Virtual reality and reality are not the same. A “totally digital” world would, by Blancard's logic, continue to encourage abuse. It’s human nature and no amount of virtual reality can change that.

Maybe that’s why cryptocurrency is still considered risky.

According to Fidelity, “Crypto as an asset class is highly volatile, can become illiquid at any time, and is for investors with a high-risk tolerance. Crypto may also be more susceptible to market manipulation than securities.”

Risky or not, First Lady Melania Trump is getting in on the action. She launched her own cryptocurrency just ahead of her husband’s inauguration.

We live in interesting times.

“So yeah, it's exciting times,” Blanchard said. “So very, very exciting.

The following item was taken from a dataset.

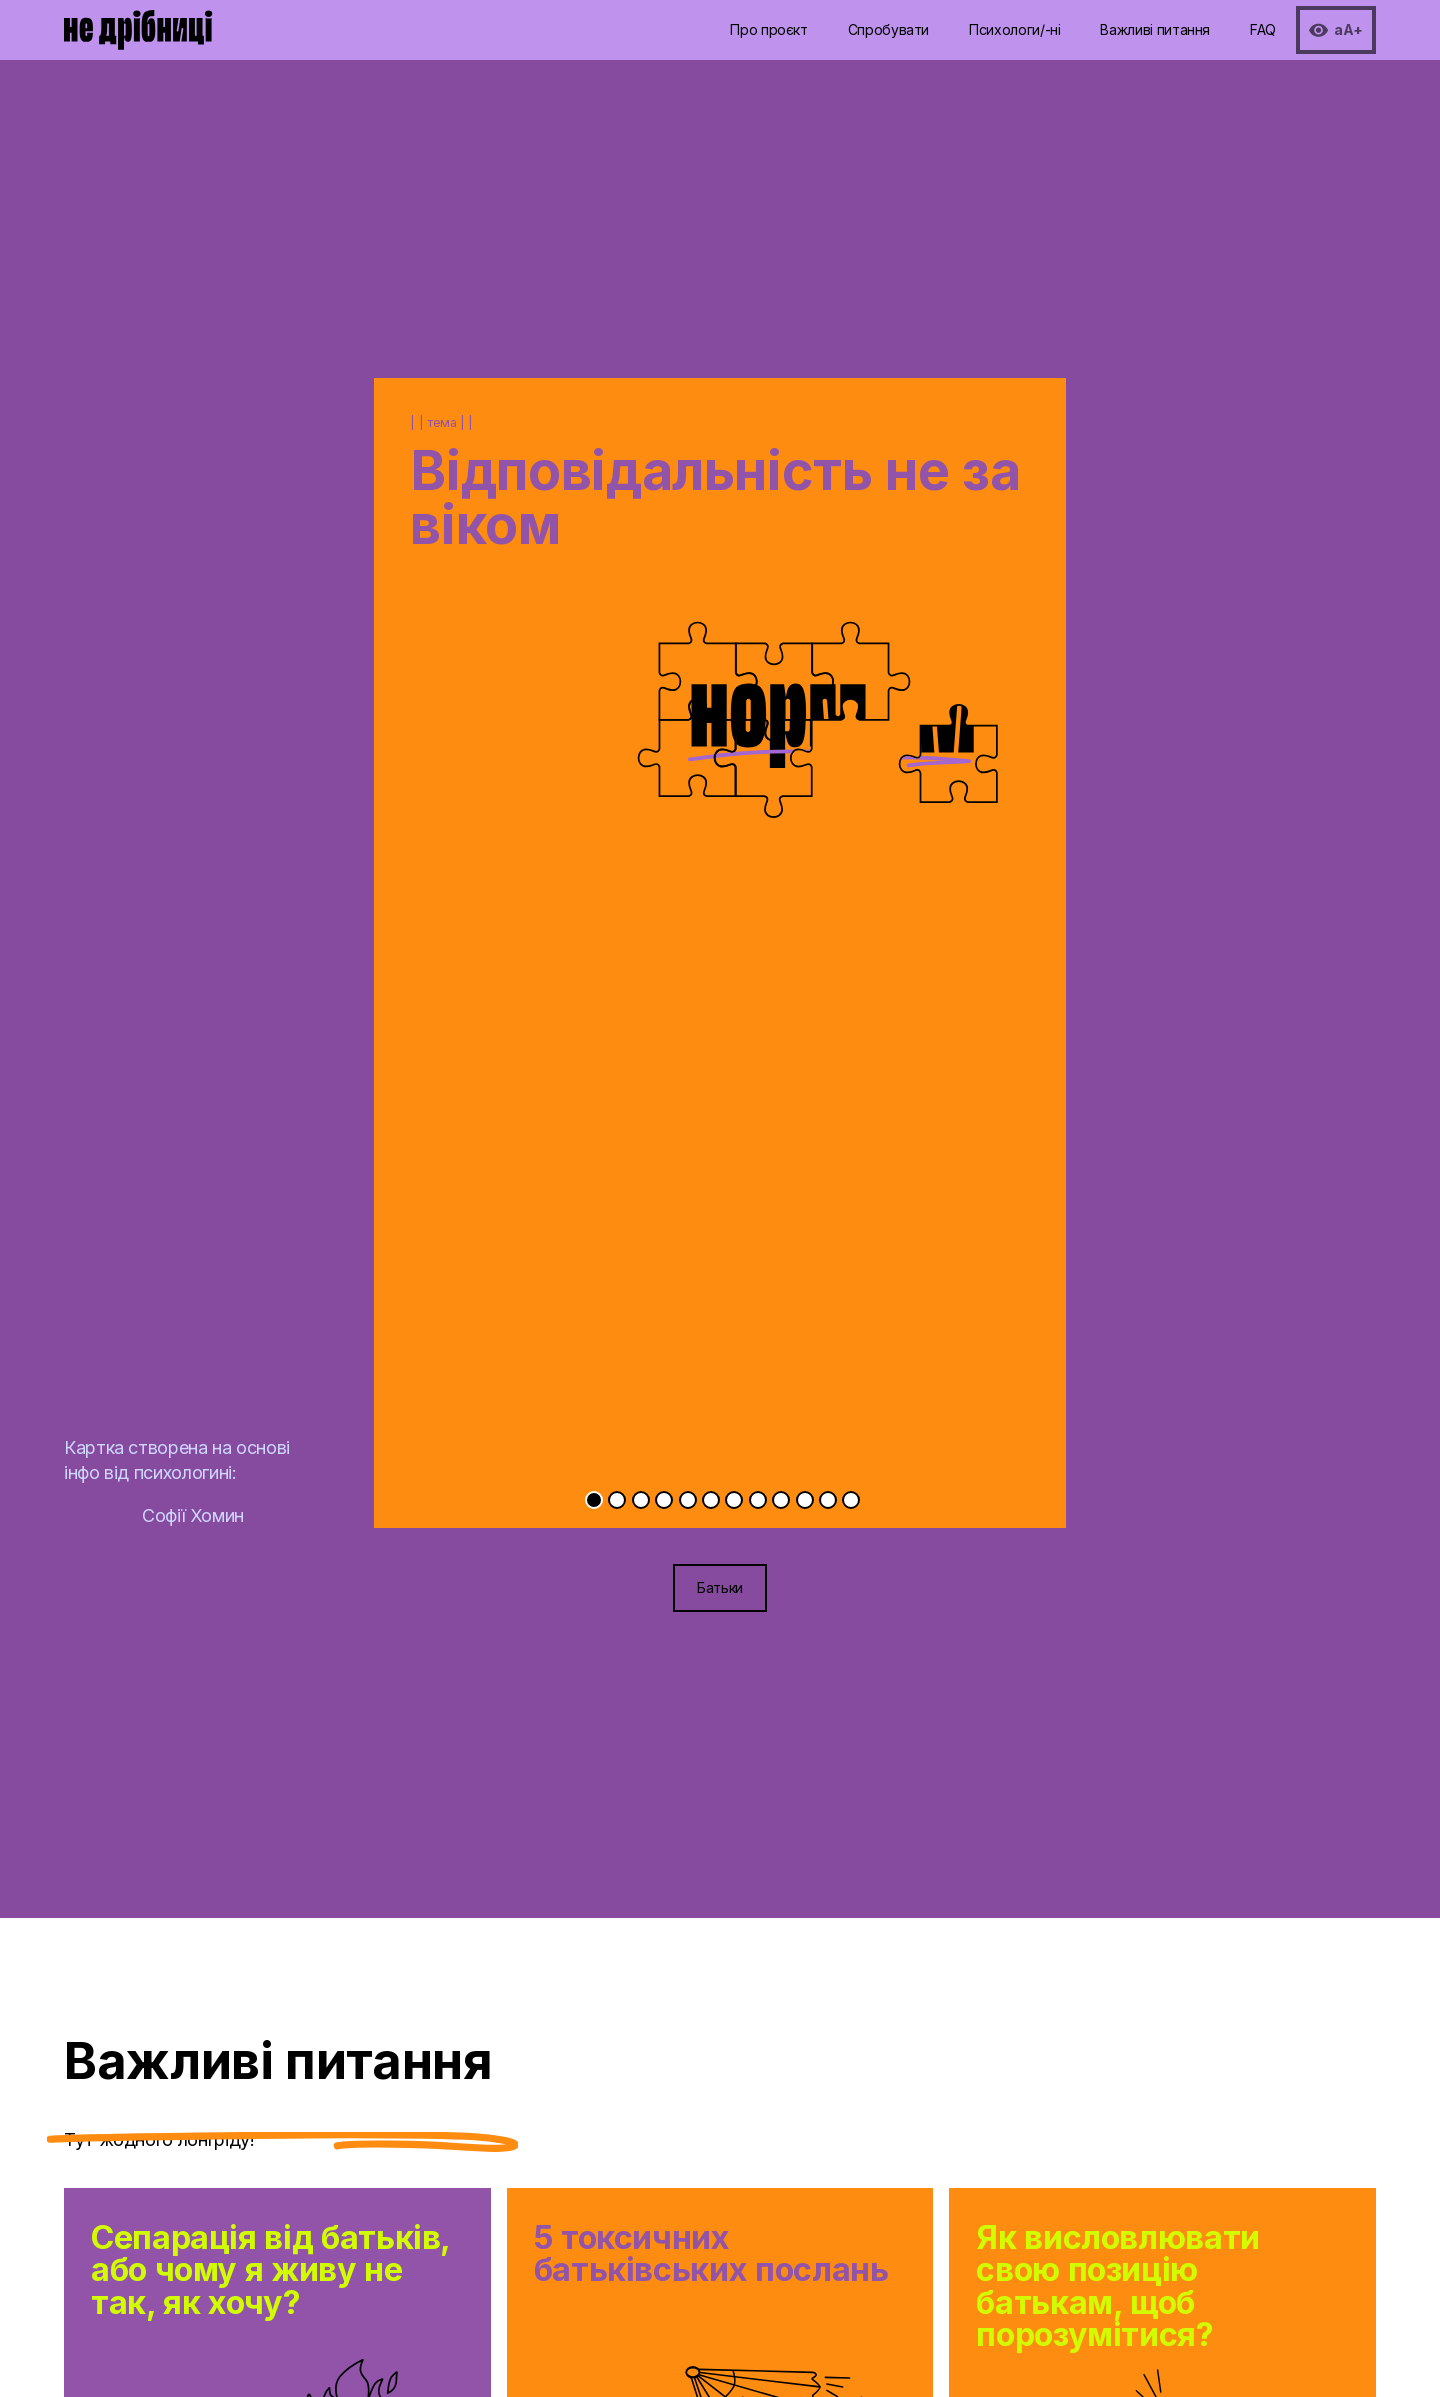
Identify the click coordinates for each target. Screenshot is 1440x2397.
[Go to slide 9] (781, 1500)
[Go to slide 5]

I wouldn't be surprised if we saw, you know, taxation changes, you know, during the administration. I wouldn't be surprised. The strategic reserve idea, I wouldn't be surprised if there was something that legally got enacted. I think those are all on the table.”

It looks like they are on the table and being played and will inevitably be regulated. There’s a thin line between regulation and obstruction of human interaction. It can be so thin as to be invisible.

The Closing or Opening of the Financial Frontier?

In 1893, Frederick Jackson Turner presented his thesis, "The Significance of the Frontier in American History" to the American Historical Association.

"Up to and including 1880 the country had a frontier of settlement, but at present the unsettled area has been so broken into by isolated bodies of settlement that there can hardly be said to be a frontier line," Turner said, quoting the Census of 1890.

Turner’s point was that it was the frontier that had made the United States unique. Frontier life was tough and the people who dared to live it were forced to become resourceful and self-reliant. They personified the "rugged individualism" which was central to the development of American democracy.

Cryptocurrency may be the twenty-first century’s frontier that will bring out the best in investors. Maybe. It's hard to tell what will happen on the edge of a frontier.

No matter what happens, it doesn't look like cryptocurrency is going away. In that sense, it may not be a frontier at all but the new sheriff who comes to tame the corruption inherent in the administrative state.

Hopefully it won't be a new boss who is just like the old boss.